*** Begin section ***

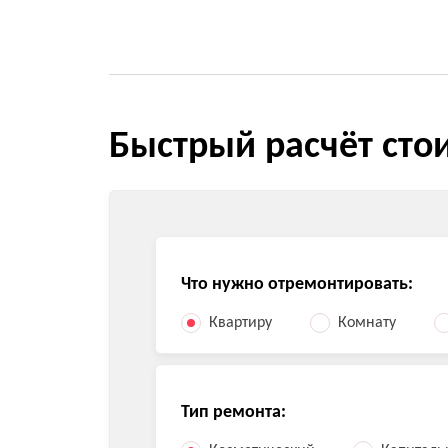
Быстрый расчёт сто
Что нужно отремонтировать:
Квартиру
Комнату
Тип ремонта:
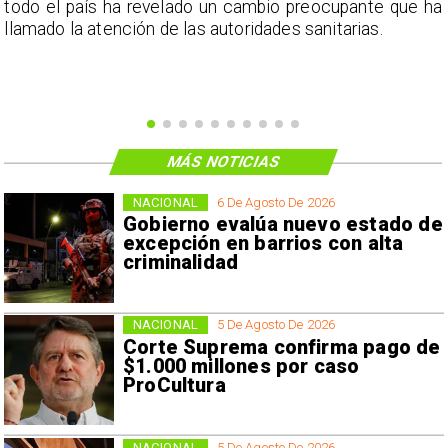
a
42.841 metros cuadrados.
MÁS NOTICIAS
NACIONAL
6 De Agosto De 2026
Gobierno evalúa nuevo estado de
excepción en barrios con alta
criminalidad
NACIONAL
5 De Agosto De 2026
Corte Suprema confirma pago de
$1.000 millones por caso
ProCultura
NACIONAL
5 De Agosto De 2026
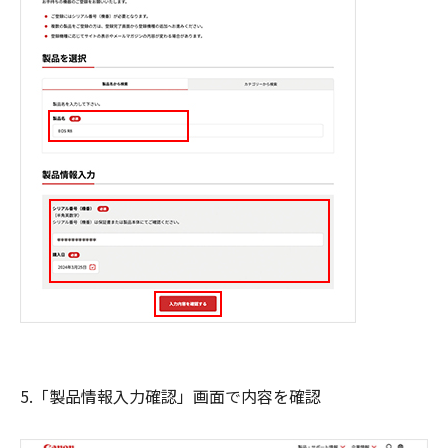
5.「製品情報入力確認」画面で内容を確認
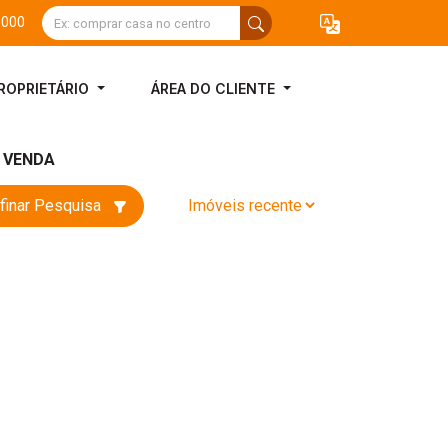
3000
ROPRIETÁRIO
ÁREA DO CLIENTE
A VENDA
finar Pesquisa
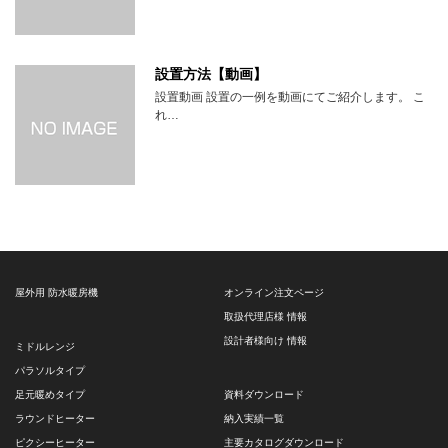
設置方法【動画】
設置動画 設置の一例を動画にてご紹介します。 こ
れ…
屋外用 防水暖房機
オンライン注文ページ
取扱代理店様 情報
設計者様向け 情報
ミドルレンジ
パラソルタイプ
足元暖めタイプ
資料ダウンロード
ラウンドヒーター
納入実績一覧
ピクシーヒーター
主要カタログダウンロード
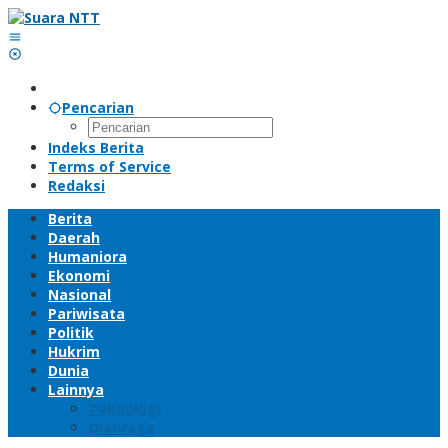
Lewati
ke
konten
Pencarian
Indeks Berita
Terms of Service
Redaksi
Berita
Daerah
Humaniora
Ekonomi
Nasional
Pariwisata
Politik
Hukrim
Dunia
Lainnya
Teknologi
Olahraga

*** End section ***

■ WHAT THE EXERCISE ASKS ■
Your task is to repeat the material above exactly, without its pictures.

■ TASK ANSWER ■
Быстрый расчёт сто
Что нужно отремонтировать:
Квартиру
Комнату
Тип ремонта:
a
42.841 metros cuadrados.
MÁS NOTICIAS
NACIONAL
6 De Agosto De 2026
Gobierno evalúa nuevo estado de
excepción en barrios con alta
criminalidad
NACIONAL
5 De Agosto De 2026
Corte Suprema confirma pago de
$1.000 millones por caso
ProCultura
NACIONAL
5 De Agosto De 2026
5.「製品情報入力確認」画面で内容を確認
3000
ROPRIETÁRIO
ÁREA DO CLIENTE
A VENDA
finar Pesquisa
設置方法【動画】
設置動画 設置の一例を動画にてご紹介します。 こ
れ…
屋外用 防水暖房機
オンライン注文ページ
取扱代理店様 情報
設計者様向け 情報
ミドルレンジ
パラソルタイプ
足元暖めタイプ
資料ダウンロード
ラウンドヒーター
納入実績一覧
ピクシーヒーター
主要カタログダウンロード
Lewati
ke
konten
Pencarian
Indeks Berita
Terms of Service
Redaksi
Berita
Daerah
Humaniora
Ekonomi
Nasional
Pariwisata
Politik
Hukrim
Dunia
Lainnya
Teknologi
Olahraga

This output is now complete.